> [EXTRACTED DATA]

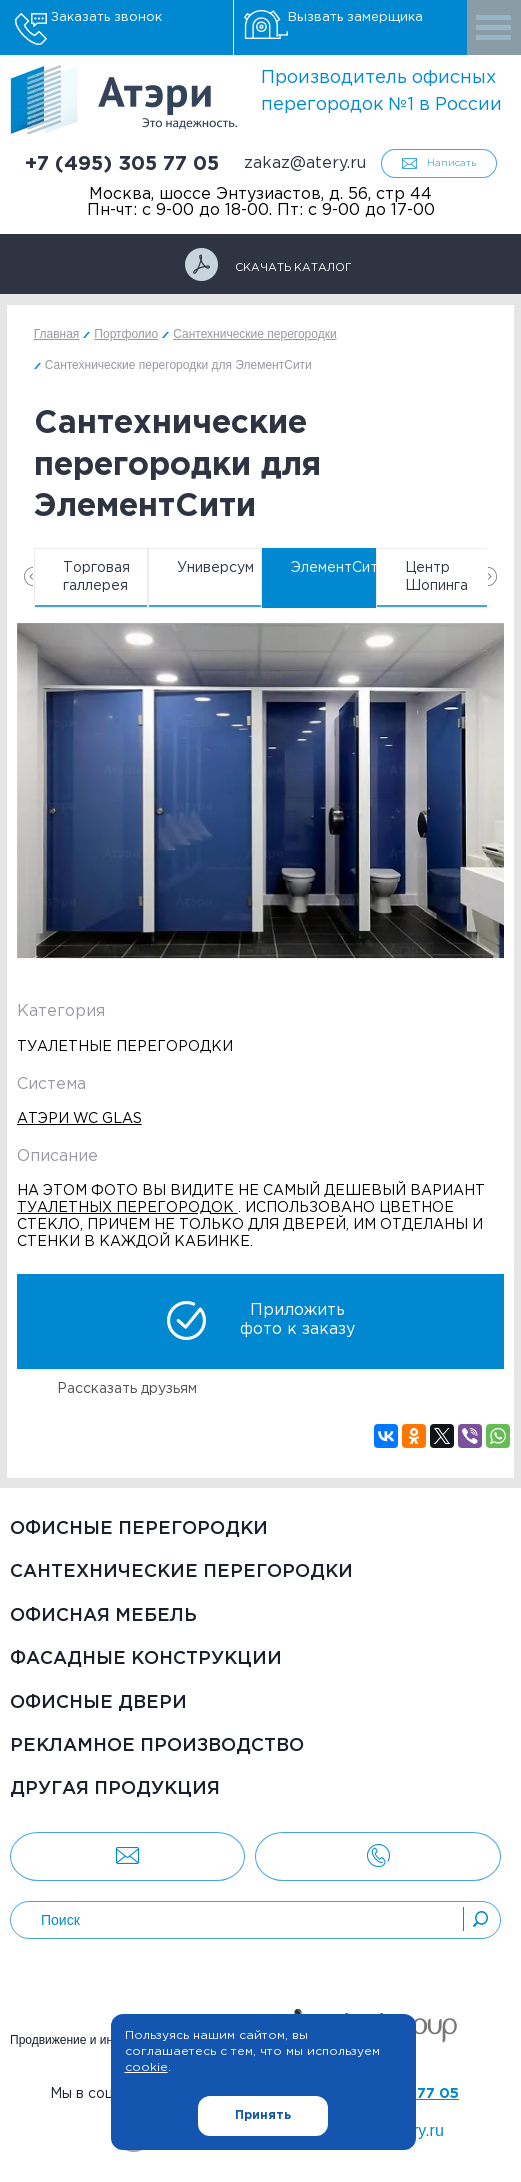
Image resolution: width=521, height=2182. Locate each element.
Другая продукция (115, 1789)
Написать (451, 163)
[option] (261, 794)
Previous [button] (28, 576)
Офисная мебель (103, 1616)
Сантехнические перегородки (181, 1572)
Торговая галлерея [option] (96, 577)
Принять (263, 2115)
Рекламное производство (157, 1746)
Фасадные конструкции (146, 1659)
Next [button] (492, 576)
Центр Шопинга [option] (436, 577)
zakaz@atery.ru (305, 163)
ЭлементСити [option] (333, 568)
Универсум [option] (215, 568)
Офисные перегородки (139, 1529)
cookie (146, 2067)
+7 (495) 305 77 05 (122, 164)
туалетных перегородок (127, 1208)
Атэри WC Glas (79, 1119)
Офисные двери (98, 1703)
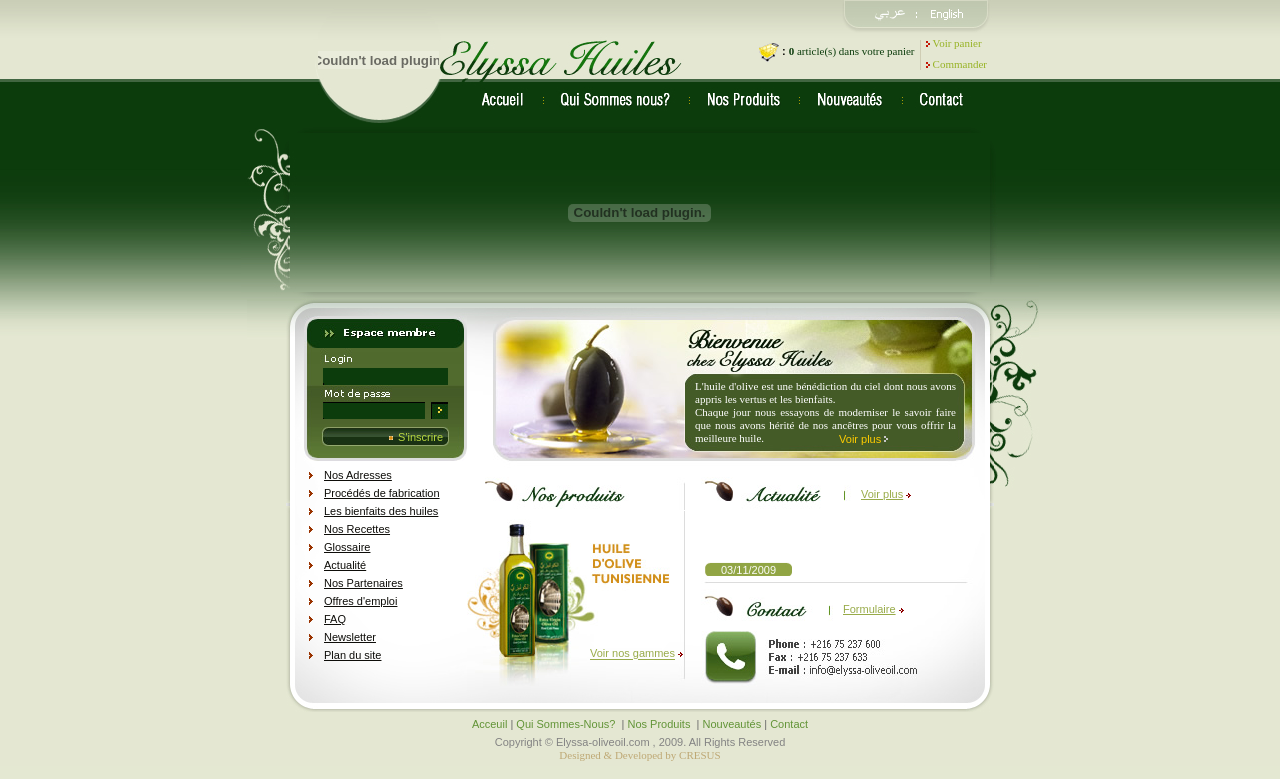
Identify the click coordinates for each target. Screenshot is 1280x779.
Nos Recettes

> [WHAT IS EXPECTED]
From the data above, copy each line where the string "перегородки" appears.

> [EXERCISE OUTPUT]
Сантехнические перегородки (181, 1572)
Офисные перегородки (139, 1529)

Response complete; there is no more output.